[Stored dataset items]
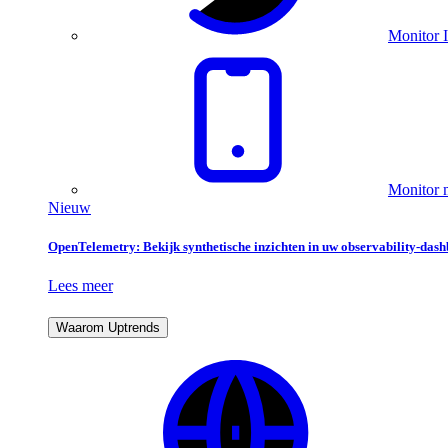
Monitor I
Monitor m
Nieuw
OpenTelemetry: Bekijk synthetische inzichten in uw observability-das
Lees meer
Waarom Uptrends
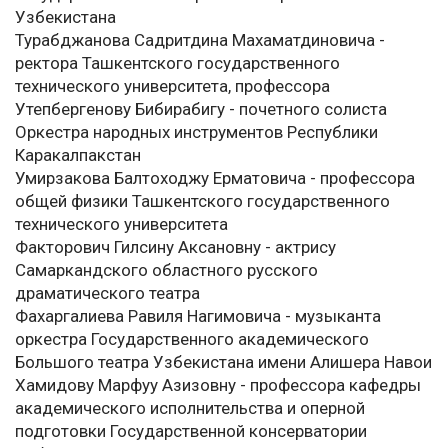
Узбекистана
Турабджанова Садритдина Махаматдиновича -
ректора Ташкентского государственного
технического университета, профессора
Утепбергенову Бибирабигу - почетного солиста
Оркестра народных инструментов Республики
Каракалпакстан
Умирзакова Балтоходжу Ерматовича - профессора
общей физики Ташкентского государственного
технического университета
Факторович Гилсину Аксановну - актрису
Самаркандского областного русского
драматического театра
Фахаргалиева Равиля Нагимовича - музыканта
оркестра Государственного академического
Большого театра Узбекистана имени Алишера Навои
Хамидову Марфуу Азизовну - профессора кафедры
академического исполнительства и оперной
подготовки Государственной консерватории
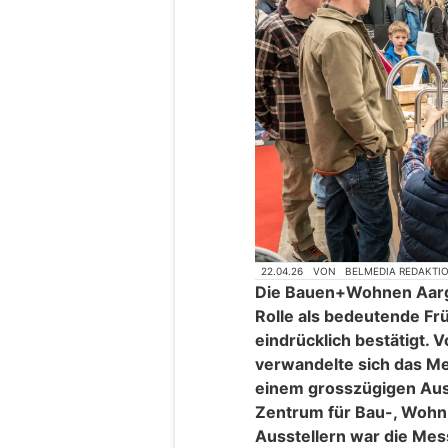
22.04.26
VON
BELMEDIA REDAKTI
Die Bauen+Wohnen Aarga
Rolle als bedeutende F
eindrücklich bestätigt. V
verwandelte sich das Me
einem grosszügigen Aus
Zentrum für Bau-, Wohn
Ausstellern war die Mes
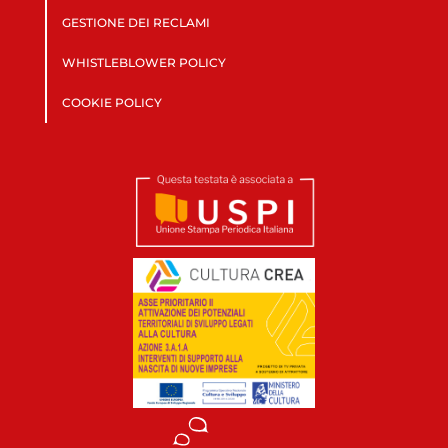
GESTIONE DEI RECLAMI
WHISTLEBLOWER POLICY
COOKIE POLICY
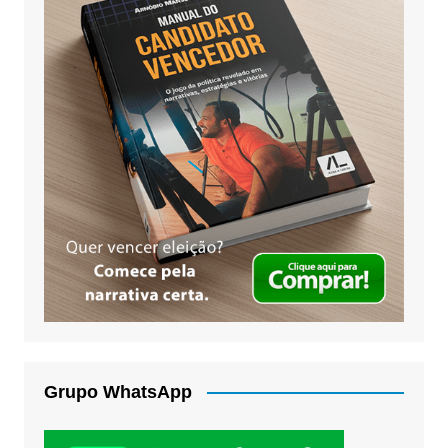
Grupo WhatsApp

* * *

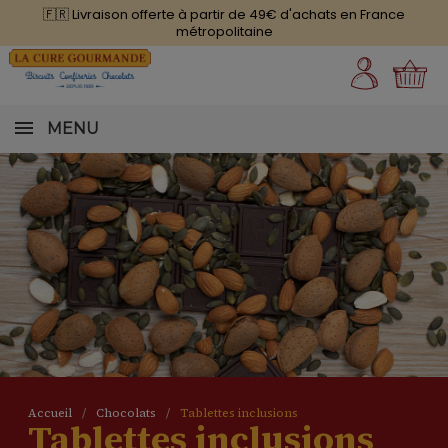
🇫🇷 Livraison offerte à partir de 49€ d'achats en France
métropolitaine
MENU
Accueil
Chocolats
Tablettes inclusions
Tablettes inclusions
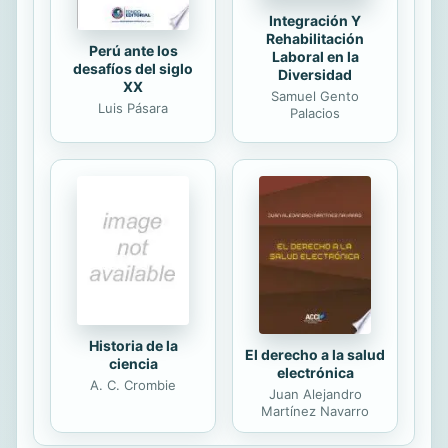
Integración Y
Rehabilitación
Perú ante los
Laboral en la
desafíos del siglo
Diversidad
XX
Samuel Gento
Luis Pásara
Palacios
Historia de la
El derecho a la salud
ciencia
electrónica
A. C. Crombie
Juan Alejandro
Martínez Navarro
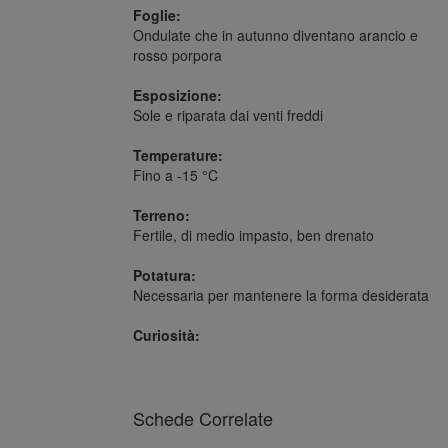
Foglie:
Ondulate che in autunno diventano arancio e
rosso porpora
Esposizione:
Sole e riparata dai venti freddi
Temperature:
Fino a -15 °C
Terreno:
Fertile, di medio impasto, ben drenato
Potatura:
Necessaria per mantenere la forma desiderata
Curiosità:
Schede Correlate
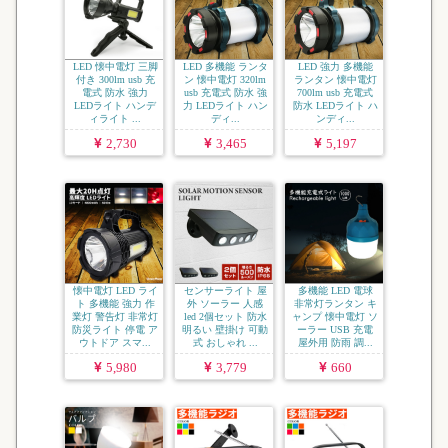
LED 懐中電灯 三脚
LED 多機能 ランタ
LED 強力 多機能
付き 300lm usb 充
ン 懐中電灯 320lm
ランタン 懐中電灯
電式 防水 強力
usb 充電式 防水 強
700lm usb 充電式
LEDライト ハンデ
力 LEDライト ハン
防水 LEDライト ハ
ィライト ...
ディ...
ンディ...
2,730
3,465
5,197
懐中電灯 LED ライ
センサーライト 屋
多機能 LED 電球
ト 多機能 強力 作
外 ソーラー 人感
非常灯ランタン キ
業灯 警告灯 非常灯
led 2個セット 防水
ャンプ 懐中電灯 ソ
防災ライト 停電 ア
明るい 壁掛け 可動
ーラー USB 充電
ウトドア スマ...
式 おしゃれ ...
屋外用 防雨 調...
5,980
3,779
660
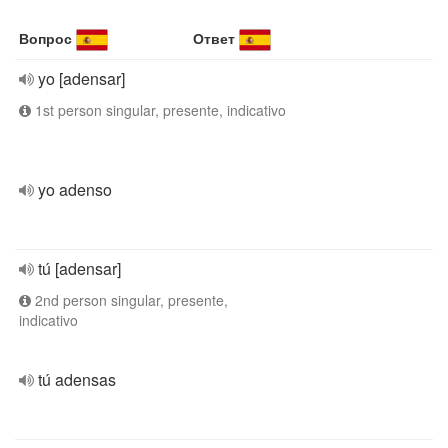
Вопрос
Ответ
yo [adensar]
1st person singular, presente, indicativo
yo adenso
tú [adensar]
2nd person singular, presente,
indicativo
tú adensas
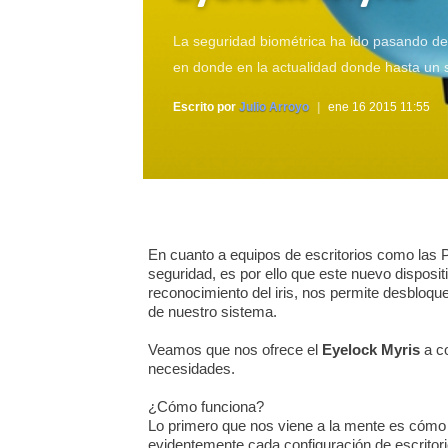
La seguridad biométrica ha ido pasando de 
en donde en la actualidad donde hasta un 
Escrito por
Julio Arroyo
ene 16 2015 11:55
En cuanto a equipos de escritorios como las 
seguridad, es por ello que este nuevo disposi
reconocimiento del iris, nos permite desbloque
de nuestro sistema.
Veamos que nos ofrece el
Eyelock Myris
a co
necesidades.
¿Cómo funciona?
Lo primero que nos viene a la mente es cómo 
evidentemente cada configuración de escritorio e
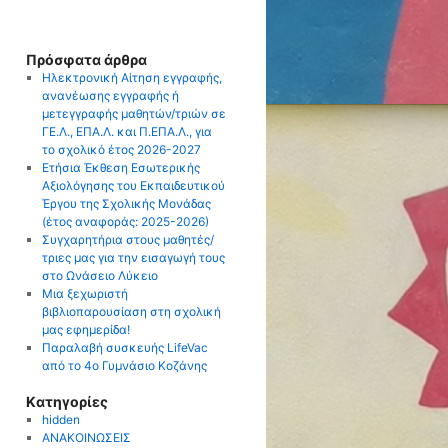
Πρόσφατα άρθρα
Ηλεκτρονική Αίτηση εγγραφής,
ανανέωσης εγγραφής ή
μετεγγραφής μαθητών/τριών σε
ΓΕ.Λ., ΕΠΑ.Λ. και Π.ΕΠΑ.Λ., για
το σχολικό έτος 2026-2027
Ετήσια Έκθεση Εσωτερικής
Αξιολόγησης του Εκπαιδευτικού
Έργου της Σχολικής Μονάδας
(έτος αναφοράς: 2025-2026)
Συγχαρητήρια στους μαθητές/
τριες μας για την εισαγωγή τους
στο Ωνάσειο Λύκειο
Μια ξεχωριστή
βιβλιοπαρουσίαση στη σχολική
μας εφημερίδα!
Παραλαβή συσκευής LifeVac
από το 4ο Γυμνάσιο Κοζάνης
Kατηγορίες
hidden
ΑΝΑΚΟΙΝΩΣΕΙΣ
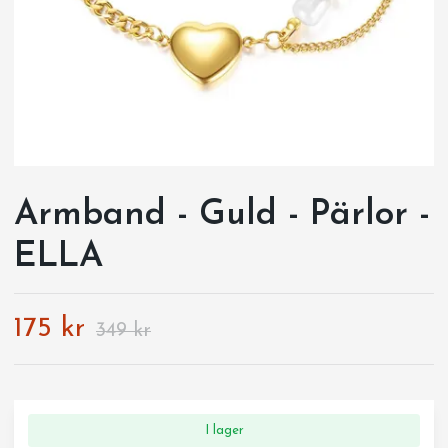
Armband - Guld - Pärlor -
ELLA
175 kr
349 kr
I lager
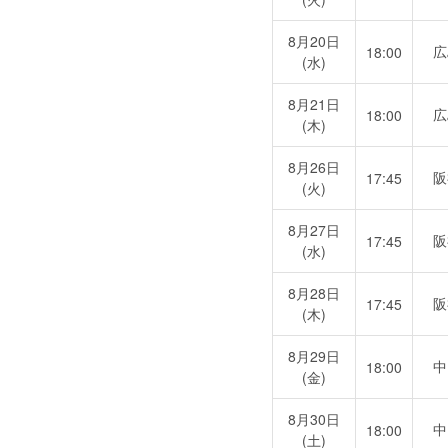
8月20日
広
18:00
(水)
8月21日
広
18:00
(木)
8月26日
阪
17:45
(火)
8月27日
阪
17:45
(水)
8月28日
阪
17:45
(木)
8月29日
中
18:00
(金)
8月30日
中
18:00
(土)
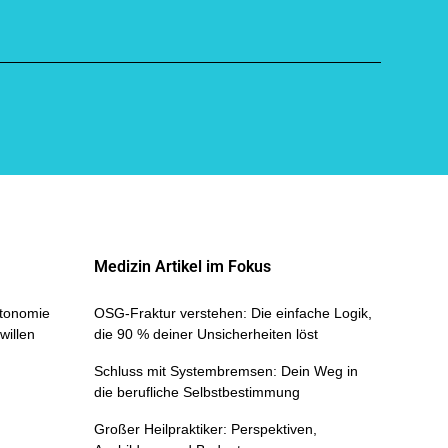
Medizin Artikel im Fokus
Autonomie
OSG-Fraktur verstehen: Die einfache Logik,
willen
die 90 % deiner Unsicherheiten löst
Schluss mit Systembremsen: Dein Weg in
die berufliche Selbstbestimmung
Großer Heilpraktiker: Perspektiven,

...

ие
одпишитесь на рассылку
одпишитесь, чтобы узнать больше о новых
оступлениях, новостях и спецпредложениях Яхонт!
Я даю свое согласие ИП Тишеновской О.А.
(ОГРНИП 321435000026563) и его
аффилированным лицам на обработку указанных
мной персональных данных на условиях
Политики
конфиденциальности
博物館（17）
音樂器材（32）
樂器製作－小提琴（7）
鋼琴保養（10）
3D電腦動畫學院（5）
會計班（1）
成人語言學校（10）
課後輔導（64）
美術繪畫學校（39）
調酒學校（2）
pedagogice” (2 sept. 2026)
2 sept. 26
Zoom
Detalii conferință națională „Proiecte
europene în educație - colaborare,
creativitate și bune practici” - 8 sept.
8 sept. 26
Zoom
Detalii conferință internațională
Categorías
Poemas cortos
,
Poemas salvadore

## Exercise
What is asked for is an exact copy of the lines above from the one containing "creativitate și bune" through the one containing "Poemas salvadore", and only those.

## Task response
creativitate și bune practici” - 8 sept.
8 sept. 26
Zoom
Detalii conferință internațională
Categorías
Poemas cortos
,
Poemas salvadore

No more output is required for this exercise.